This issue tracker has been migrated to GitHub, and is currently read-only.
For more information, see the GitHub FAQs in the Python's Developer Guide.

classification
Title: Make Generators Pickle-able
Type: enhancement Stage:
Components: Library (Lib) Versions: Python 2.6
process
Status: closed Resolution: rejected
Dependencies: Superseder:
Assigned To: Nosy List: alexandre.vassalotti, christian.heimes, georg.brandl, jaysonvantuyl, josiahcarlson, loewis
Priority: normal Keywords:

Created on 2004-12-29 21:52 by jaysonvantuyl, last changed 2022-04-11 14:56 by admin. This issue is now closed.

Messages (7)
msg54345 - (view) Author: Jayson Vantuyl (jaysonvantuyl) Date: 2004-12-29 21:52
Would it be possible to make generators pickle-able?  I
mean, currently the internal state is saved in some
way.  Would it be possible to make pickle handle them?

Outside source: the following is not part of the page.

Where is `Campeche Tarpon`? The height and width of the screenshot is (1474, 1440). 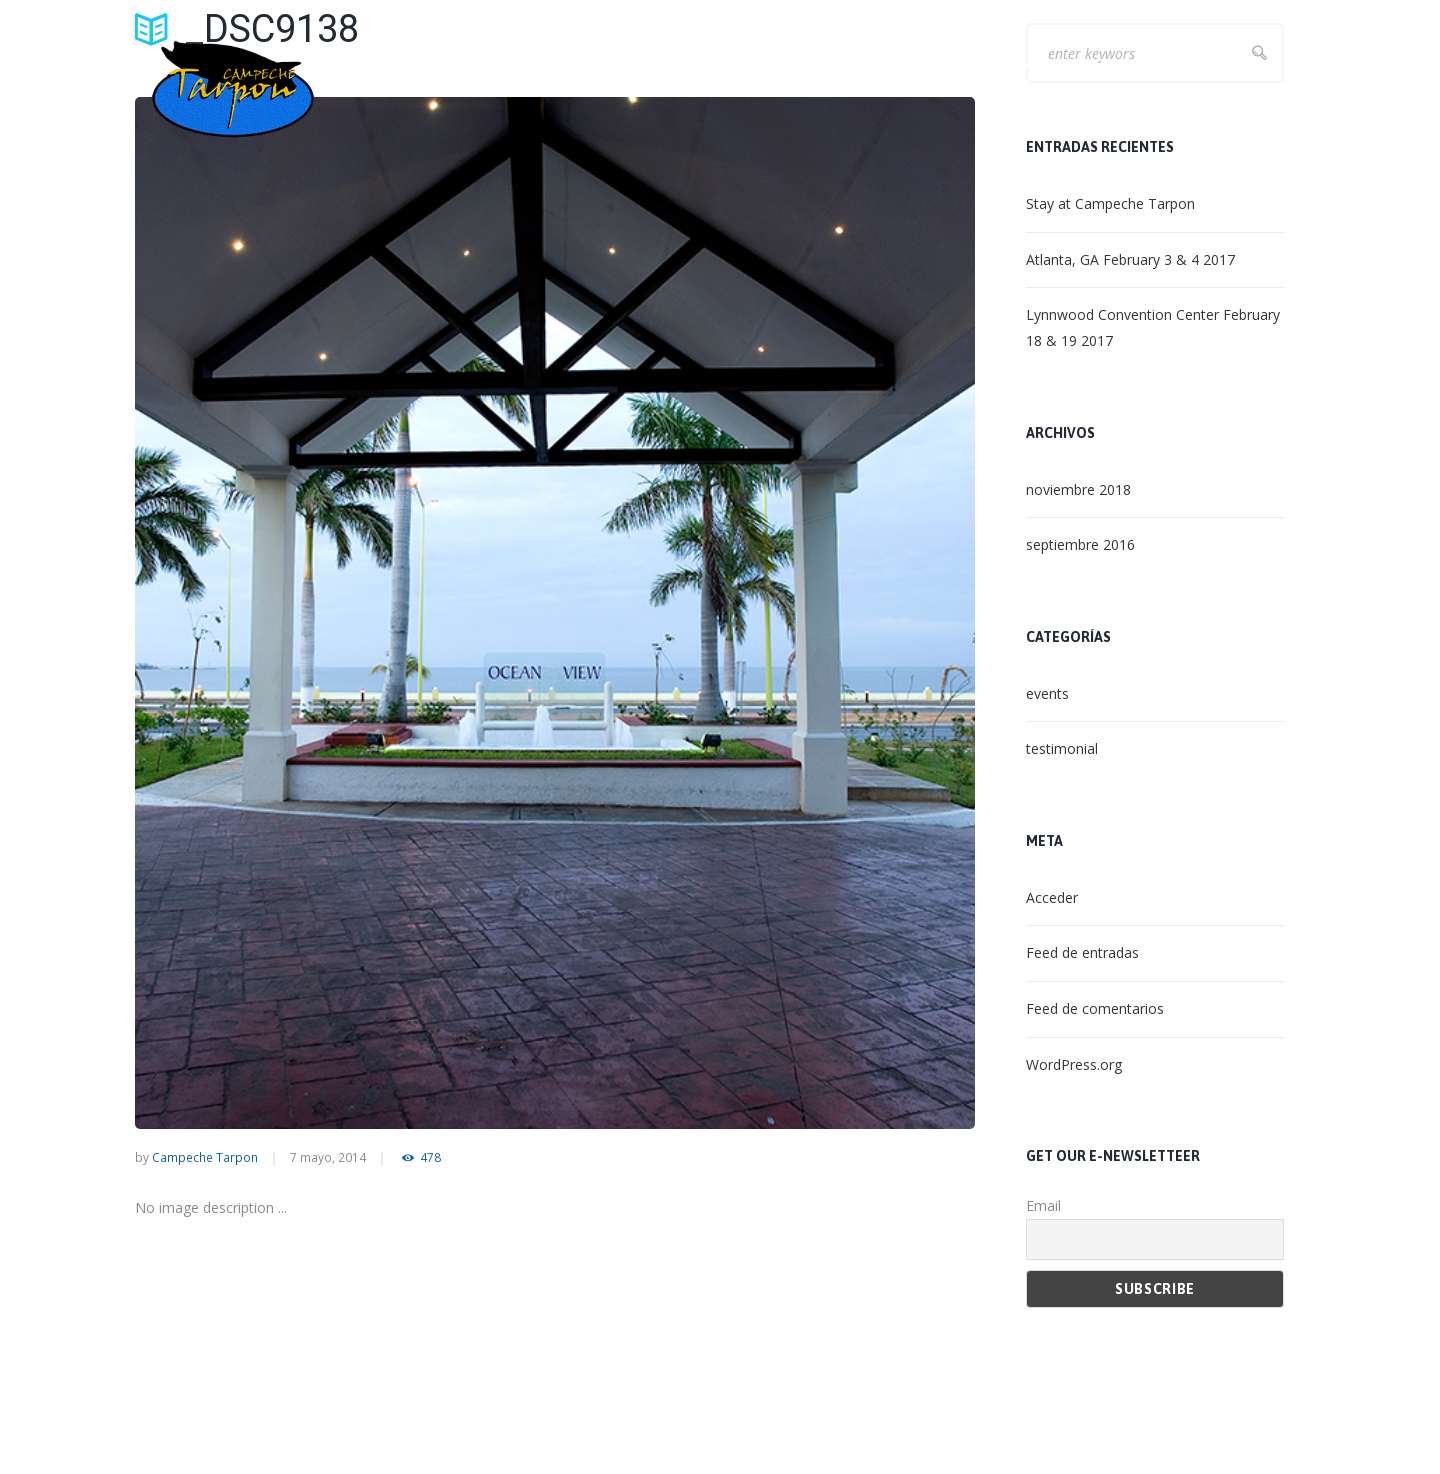 Campeche Tarpon is located at coordinates (205, 1157).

Put another way, if generators had a __getnewargs__
function that returned some data (say a tuple of module
name, function name, locals/globals dicts and some code
dependent location data) and then allow:

  generator.__new__(statedata)

to reconstruct it (or something more elegant).
msg54346 - (view) Author: Martin v. Löwis (loewis) * (Python committer) Date: 2004-12-30 14:16
Logged In: YES 
user_id=21627

Moving into the feature requests tracker.

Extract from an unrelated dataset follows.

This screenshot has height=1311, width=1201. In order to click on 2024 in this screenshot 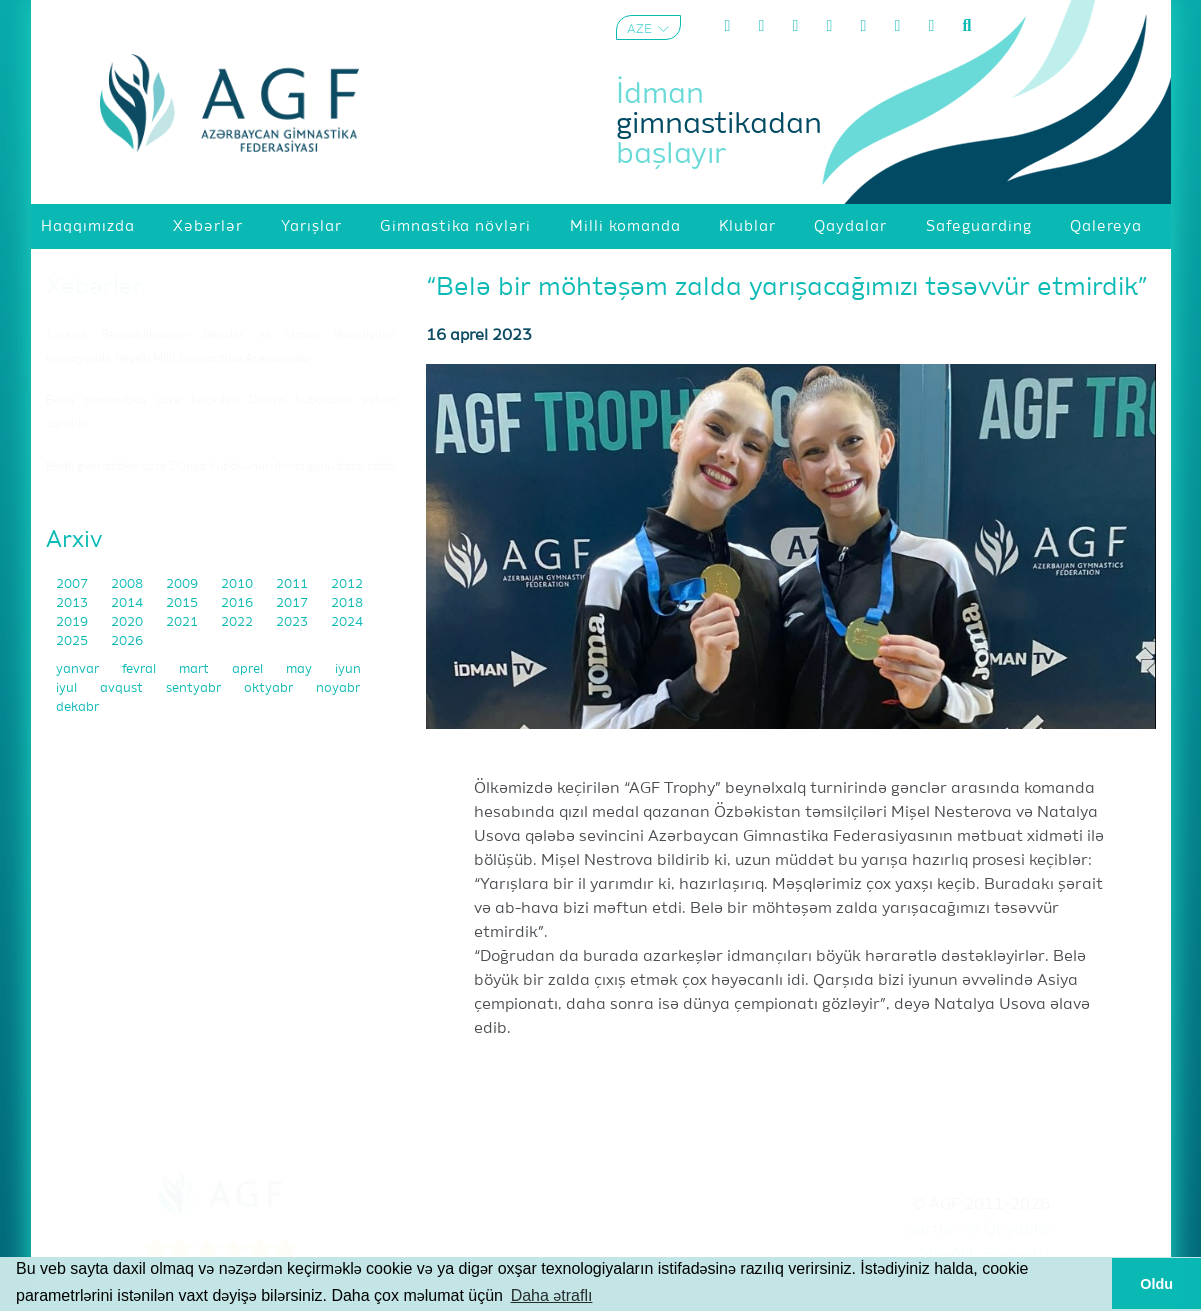 , I will do `click(347, 622)`.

I don't think this is possible (or should be done if it were
possible). Pickle has traditionally abstained from pickling
functions, so IMO it should not picke generators, either. If
this was enabled by default, it would open up yet another
security hole.
msg54347 - (view) Author: Jayson Vantuyl (jaysonvantuyl) Date: 2004-12-30 18:37
Logged In: YES 
user_id=626872

I'm not talking about pickling functions.  Which, by the
way, is not entirely accurate.  See the following:

>>> from pickle import dumps,loads
>>> loads(dumps(dumps))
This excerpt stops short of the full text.